Jasmine Starr via It Girl Weddings
Your sister or best friend asked you to be her maid of honor and you said, “Yes, of course!” Congratulations! Now comes pre-wedding parties and planning and, oh yeah…the maid of honor speech. Chances are you’ll be asked to give a toast at the wedding, but there’s no reason to fret. Even if you’re a newbie at the whole getting up in front of strangers and speaking thing, you can ace the maid of honor speech. Just keep these things in mind when planning and writing your toast.
You may want to revert back to those high school/college days when you left writing an essay paper until the last minute. Don’t! As soon as you’ve been bestowed the maid of honor title, start brainstorming ideas and writing them down.
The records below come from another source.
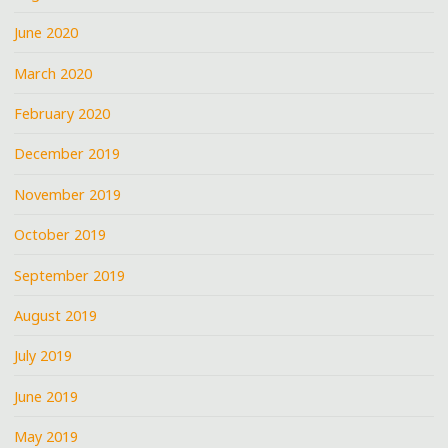
June 2020
March 2020
February 2020
December 2019
November 2019
October 2019
September 2019
August 2019
July 2019
June 2019
May 2019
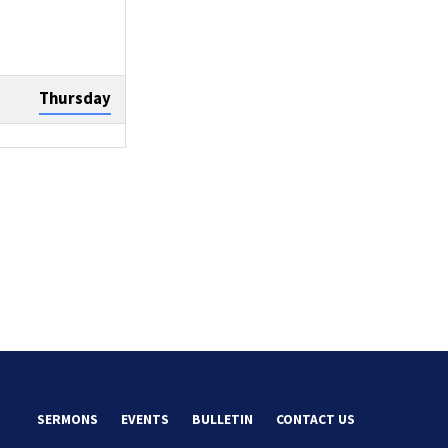
Thursday
Sunday
Tuesday
SERMONS
EVENTS
BULLETIN
CONTACT US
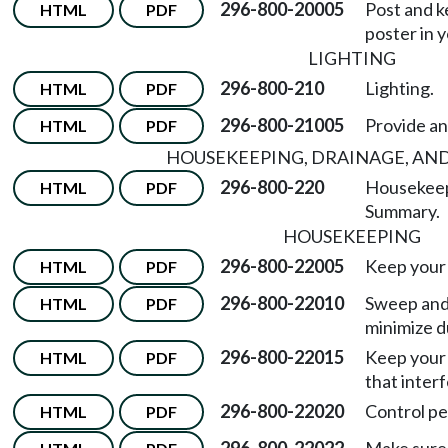
296-800-20005
Post and k
HTML
PDF
poster in 
LIGHTING
296-800-210
Lighting.
HTML
PDF
296-800-21005
Provide an
HTML
PDF
HOUSEKEEPING, DRAINAGE, AN
296-800-220
Housekeepi
HTML
PDF
Summary.
HOUSEKEEPING
296-800-22005
Keep your 
HTML
PDF
296-800-22010
Sweep and
HTML
PDF
minimize d
296-800-22015
Keep your 
HTML
PDF
that inter
296-800-22020
Control pe
HTML
PDF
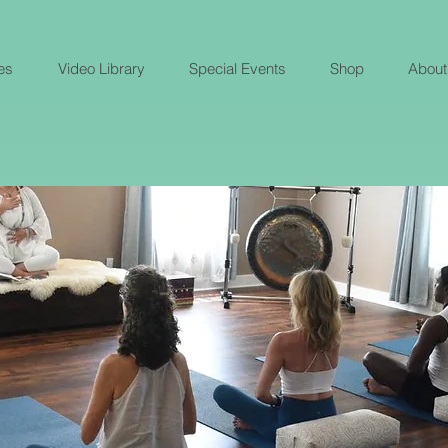
es
Video Library
Special Events
Shop
About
Think about your relationship with the bride, moments you’ve shared, moments she’s shined, when the couple met and their relationship over the years, etc. Write down memories that stick out for you, whether joyous, heartwarming, or tear jerking. If you need inspiration, think about speeches you’ve enjoyed in the past, read real life maid of honor speeches online, and watch videos of wedding speeches. Take note of the things you like about each one and want to include in your own. Having ideas on paper or typed out will help you during the writing process.
Because not everyone at the wedding will know who you are, open your toast with an introduction and how you know the bride. Thank the bride and groom for the invitation and for letting you be a part of their special day.
Tell a Story
The best way to engage your listeners is to tell a story. Instead of using generic phrases like, “Amy is such a cool person and the best sister/friend ever,” weave your adoration for the bride into a story the two of you share. Like the time she filled your room with balloons on your birthday or brought you chicken noodle soup when you had the flu. Stories have lasting power and will go over far better than a couple of cliche comments.
Tell Her Story, then Theirs
The first part of your speech should be dedicated to the bride – what you love about her, moments you’ve shared, who she was before the groom. Afterward, you can tell their love story – how she knew he was the one, the role he plays in her life, how they’re perfect for each other, etc. During this part of the speech you might be tempted to throw in something like, “None of Amy’s exes could live up to David’s love.” Forget it. Leave out anything about ex-boyfriends, no matter how funny or flattering to the groom they may be. No one wants to be reminded of old flames on the wedding day.
Include the Groom
Don’t to forget to dedicate a bit of your toast to the other guest of honor. Share how you met, why he’s the bees knees, and when you knew he was the one for the bride. Just as you did with the bride, tell a story. An anecdote will leave a lasting impression, not only with the wedding guests, but with the groom. Cliches and generic phrases sound empty. Stories come from the heart.
Wrap it Up
The end of your toast doesn’t have to be some kind of grand finale with fireworks – something sweet and simple will do the trick. Wish the couple a lifetime of love and happiness. You can also include a meaningful quote (from a song, movie, poem, book…) as a powerful way to end the speech.
- Keep your speech short and sweet. 30 seconds to 2 minutes is a good time frame to work with. Practice your speech out loud and time yourself to monitor the pacing.
- Write a draft of your toast about 3 weeks before the big day. That leaves you plenty of time to make changes and practice in front of others.
- Write the speech on note cards. Rather than shuffling through paper or trying to find your spot in a sea of words, flip through your note cards, which should have a sentence or two written on each.